Chelation Study Dumped
CHICAGO (AP) — A government agency has dropped plans for a study of a controversial treatment for autism that critics had called an unethical experiment on children.The National Institute of Mental Health said in a statement Wednesday that the study of the treatment — called chelation — has been abandoned. The agency decided the money would be better used testing other potential therapies for autism and related disorders, the statement said.
The study had been on hold because of safety concerns after another study published last year linked a drug used in the treatment to lasting brain problems in rats.
Chelation (kee-LAY’-shun) removes heavy metals from the body and is used to treat lead poisoning. Its use as an autism treatment is based on the fringe theory that mercury in vaccines triggers autism — a theory never proved and rejected by mainstream science. Mercury hasn’t been in childhood vaccines since 2001, except for certain flu shots.
But many parents of autistic children are believers in the treatment, and NIMH agreed to test it.
The researchers had proposed recruiting 120 autistic children ages 4 to 10 and giving half a chelation drug and the other half a dummy pill. The 12-week test would measure before-and-after blood mercury levels and autism symptoms.
The study outline said that failing to find a difference between the two groups would counteract “anecdotal reports and widespread belief” that chelation works.
To be blunt: Good. One of the defining traits of the autism-vaccine linkage crowd seems to be the stubborn insistence that if only “Big Science” (or the “Rational-Fascist Establishment” or some idiotic phrase) would do a proper clinical trial, they would be vindicated. Or that, presented with such empirical evidence, they’ll go about their business. The fact that no such trials take place is just another example of the man keeping them down, and stone hearted scientists in the pockets of the pharma companies ignoring the impassioned pleas of desperate parents.

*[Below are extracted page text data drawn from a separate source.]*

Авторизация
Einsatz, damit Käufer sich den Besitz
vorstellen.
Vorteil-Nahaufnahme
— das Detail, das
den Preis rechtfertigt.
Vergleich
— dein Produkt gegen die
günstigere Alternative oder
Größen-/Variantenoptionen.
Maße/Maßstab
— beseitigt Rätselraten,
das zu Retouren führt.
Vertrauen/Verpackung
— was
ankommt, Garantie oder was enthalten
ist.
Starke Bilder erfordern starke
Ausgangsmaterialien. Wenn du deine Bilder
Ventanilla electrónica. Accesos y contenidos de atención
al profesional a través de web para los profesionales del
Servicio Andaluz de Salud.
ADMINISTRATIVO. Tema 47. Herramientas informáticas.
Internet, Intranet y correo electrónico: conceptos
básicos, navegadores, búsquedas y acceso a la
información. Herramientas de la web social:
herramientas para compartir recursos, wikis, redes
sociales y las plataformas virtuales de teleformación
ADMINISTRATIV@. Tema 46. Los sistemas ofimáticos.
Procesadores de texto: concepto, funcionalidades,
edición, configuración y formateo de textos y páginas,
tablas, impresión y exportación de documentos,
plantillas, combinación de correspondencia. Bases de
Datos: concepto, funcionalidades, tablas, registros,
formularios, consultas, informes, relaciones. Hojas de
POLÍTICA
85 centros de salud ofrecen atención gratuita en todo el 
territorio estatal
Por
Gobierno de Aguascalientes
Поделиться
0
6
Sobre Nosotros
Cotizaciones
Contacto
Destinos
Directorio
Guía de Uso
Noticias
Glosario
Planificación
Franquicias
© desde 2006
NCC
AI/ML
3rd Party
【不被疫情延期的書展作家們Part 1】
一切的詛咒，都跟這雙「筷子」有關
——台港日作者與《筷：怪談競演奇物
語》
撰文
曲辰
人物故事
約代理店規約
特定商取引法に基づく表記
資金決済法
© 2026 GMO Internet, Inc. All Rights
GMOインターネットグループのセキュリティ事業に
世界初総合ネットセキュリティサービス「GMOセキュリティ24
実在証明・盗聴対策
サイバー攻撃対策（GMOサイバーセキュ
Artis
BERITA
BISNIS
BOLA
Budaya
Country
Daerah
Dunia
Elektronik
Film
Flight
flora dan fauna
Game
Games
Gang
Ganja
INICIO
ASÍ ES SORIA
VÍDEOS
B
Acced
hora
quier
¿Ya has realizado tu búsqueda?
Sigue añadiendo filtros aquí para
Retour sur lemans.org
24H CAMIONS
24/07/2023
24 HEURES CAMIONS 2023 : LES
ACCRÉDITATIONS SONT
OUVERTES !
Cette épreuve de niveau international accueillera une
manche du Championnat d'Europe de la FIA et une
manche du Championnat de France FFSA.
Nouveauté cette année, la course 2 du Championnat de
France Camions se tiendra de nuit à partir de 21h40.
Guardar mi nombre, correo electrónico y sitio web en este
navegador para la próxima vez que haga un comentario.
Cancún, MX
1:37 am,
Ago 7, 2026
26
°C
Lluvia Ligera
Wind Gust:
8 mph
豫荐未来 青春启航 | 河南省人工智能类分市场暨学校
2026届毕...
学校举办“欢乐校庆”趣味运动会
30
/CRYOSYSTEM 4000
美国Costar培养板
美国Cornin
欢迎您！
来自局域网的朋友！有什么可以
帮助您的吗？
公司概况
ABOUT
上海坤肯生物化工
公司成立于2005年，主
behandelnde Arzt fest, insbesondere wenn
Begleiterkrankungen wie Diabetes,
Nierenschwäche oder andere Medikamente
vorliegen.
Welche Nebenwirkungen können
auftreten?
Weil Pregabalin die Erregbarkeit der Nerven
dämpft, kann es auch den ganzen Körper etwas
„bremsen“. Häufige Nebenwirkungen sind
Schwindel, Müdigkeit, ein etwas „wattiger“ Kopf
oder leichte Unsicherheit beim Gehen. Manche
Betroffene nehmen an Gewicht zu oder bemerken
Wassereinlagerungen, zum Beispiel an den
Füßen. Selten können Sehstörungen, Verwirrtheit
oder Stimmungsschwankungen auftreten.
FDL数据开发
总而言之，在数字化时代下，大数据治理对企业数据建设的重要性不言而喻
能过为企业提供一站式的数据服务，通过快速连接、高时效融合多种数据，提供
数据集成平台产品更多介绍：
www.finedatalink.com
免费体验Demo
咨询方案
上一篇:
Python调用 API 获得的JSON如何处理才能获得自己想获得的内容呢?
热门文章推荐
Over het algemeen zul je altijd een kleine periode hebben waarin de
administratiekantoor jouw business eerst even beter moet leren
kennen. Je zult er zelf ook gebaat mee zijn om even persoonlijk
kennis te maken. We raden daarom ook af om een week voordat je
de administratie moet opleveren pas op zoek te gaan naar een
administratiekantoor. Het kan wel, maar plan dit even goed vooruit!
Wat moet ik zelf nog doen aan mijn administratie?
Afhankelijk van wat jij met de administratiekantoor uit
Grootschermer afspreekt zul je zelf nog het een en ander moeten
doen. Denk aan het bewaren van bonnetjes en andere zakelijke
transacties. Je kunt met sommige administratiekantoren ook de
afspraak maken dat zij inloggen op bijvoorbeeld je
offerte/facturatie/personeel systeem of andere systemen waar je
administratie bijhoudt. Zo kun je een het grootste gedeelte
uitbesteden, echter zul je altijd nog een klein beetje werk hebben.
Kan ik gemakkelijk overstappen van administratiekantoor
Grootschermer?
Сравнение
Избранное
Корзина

None of that is actually true. The reason no such studies take place is not that scientists hate the parents of autistic kids, or the kids themselves. Indeed, many have a great deal of sympathy for them, and have devoted their academic careers to finding the *actual* causal mechanisms for autism. These studies don’t take place because, as expressed by NIMH’s decision today, they are unethical. A clinical trial with no prior empirical evidence from cellular experiments, animal models or even credible biological plausibility, especially when it involves hazards to children, is not ethical. Period. Nor would the results of this study be “accepted”. Chelation therapy its ilk are sold to desperate parents by very compelling salespeople pushing their ideology, and like their comrades in arms the IDists (as far as the undermining of scientific evidence in favor of democratic anecdotes) there is always a way to squirm out of the way of otherwise definitive evidence.
But for today, NIMH’s decision gives me a small bit of hope.